The HIStalk Advisory Panel is a group of hospital CIOs, hospital CMIOs, practicing physicians, and a few vendor executives who have volunteered to provide their thoughts on topical industry issues. I’ll seek their input every month or so on an important news developments and also ask the non-vendor members about their recent experience with vendors. E-mail me to suggest an issue for their consideration.
If you work for a hospital or practice, you are welcome to join the panel. I am grateful to the HIStalk Advisory Panel members for their help in making HIStalk better.
This question this time: What policies or technologies do you use to prevent clinicians and employees from storing patient information on cloud-based consumer applications such as Google Docs or Dropbox? Have you discovered this happening?
By policy we prohibit moving PHI/PII outside our firewalls. Early on in using data leakage prevention type tools to prohibit. We do prohibit auto-forwarding emails.
We use Websense for filtering all of our internet traffic – this includes blocks for sites like Google Docs and Dropbox. We also work to educate providers and staff on the related policies.
We actually had a reportable breach that involved Dropbox. We have developed policies and compensating controls (like random audits), as well as communication through our HIPAA office and inclusion in annual HIPAA training.
We block all file sharing sites. Google Docs have some interest but we have tried to direct all similar requests to internal, secure solutions.
We’re looking at Box, but haven’t done anything to block these sites.
This is almost certainly happening, but we have not been monitoring or preventing it in any systematic way.
Generally speaking, we’ve blocked nearly all access to file sharing services such as Drop Box and SugarSync. These services are opened on an exception basis only upon a justifiable request. We’ve implemented Mobile Device Management software to disable cloud based backup and photo streaming on iPhones and iPads to help prevent data from being stored off the network. We’ve forced password protection of connected device (tethered iDevice backups) to help secure our data.
Our "appropriate use of patient and employee data" policy defines the conditions under which the cloud applications can be used. For example, if a patient’s care is at great risk and using Dropbox will mitigate that risk, we allow for it and in fact, we encourage it. We have a corporate Dropbox account for his very purpose, which is very effective, particularly for sharing images. There’s no way you can expect the cloud applications not to be used. They are going to be used, especially by physicians who are tech savvy and see no other alternative to sharing data that is important to their patient care. So, with that realization, we’ve tried to put in place policies and corporate accounts that make it easier for clinicians to take advantage of the service, but do so with some degree of consolidation and risk reduction. We take the same stance on using Skype for remote consults with patients. For the ultra-paranoid and over-controlling CIOs in the crowd that freak out when they read this approach, they should remember that the data breaches which are plaguing healthcare are about simple sys admin passwords that have never been changed after install; unprotected thumb drives and mobile computers; and the insider that downloads data for resale. Worry about what matters, don’t worry about what doesn’t. That’s the key mindset to information security risk management, but we rarely hit the bullseye in healthcare.

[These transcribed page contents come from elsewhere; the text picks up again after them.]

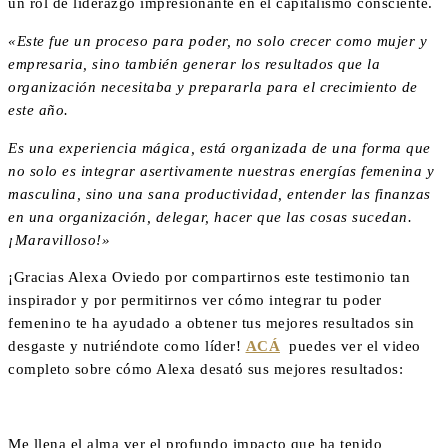
un rol de liderazgo impresionante en el capitalismo consciente.
«
Este fue un proceso para poder, no solo crecer como mujer y
empresaria, sino también generar los resultados que la
organización necesitaba y prepararla para el crecimiento de
este año.
Es una experiencia mágica, está organizada de una forma que
no solo es integrar asertivamente nuestras energías femenina y
masculina, sino una sana productividad, entender las finanzas
en una organización, delegar, hacer que las cosas sucedan.
¡Maravilloso!»
¡Gracias Alexa Oviedo por compartirnos este testimonio tan
inspirador y por permitirnos ver cómo integrar tu poder
femenino te ha ayudado a obtener tus mejores resultados sin
desgaste y nutriéndote como líder!
ACÁ
puedes ver el video
completo sobre cómo Alexa desató sus mejores resultados:
Me llena el alma ver el profundo impacto que ha tenido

We’ve seen this happen. We’ve blocked the ports so that they cannot use the consumer apps. We have also provided a secure cloud-based replacement for some of our staff that need to routinely share large files with others outside the organization.
Haven’t seen this yet.
I’m a physician, so we like this… shhhhh.
Give them access to storage drive to network or give them access to private cloud for storage.
All are blocked on hospital network using a proprietary service (Websense? I’m a CMIO, not a CIO so I can’t recall all the vendors.) connected to our proxy. All PHI is available only over Citrix, no fat clients, so download would be screen by screen. Wireless Guest Network does allow connection to Dropbox, Google Docs/Drive, etc.
I think you would call our policy, "don’t ask, don’t tell". We are very concerned about encryption of laptops because we have had problems with lost devices, but so far we have not had problems with these publically-accessible cloud solutions … knock on wood. Therefore, our purely reactive leadership team has not made any pronouncements on this topic. I can’t wait to see what other responses you get so I can forward them to our leadership. Our sister organization has implemented an automated email "filter" that attempts to automatically identify patient-identifiable information included within emails and converts them to a secure messaging solution. Of course this creates so many problems that most people resort to Gmail to send their documents that are inadvertently trapped by the filter.
I don’t think docs even know these things exist!!!!!
Administrative policy prohibiting use of Cloud applications for sensitive data including but not limited to PHI.
Prayer, and offering better alternatives.
Policies for now, which are sub-optimal. Yes, it’s happening, and those who think it’s not needs to get their kid’s beach shovel and dig themselves out! We make it difficult by blocking certain known and popular file sharing sites, but it is imperfect. We have been evaluating technologies which have promise but struggled in a proof of concept. Could be a late ’14 initiative but more likely ’15.
These sites are blocked from access from our network. To date, we have not seen this occurring.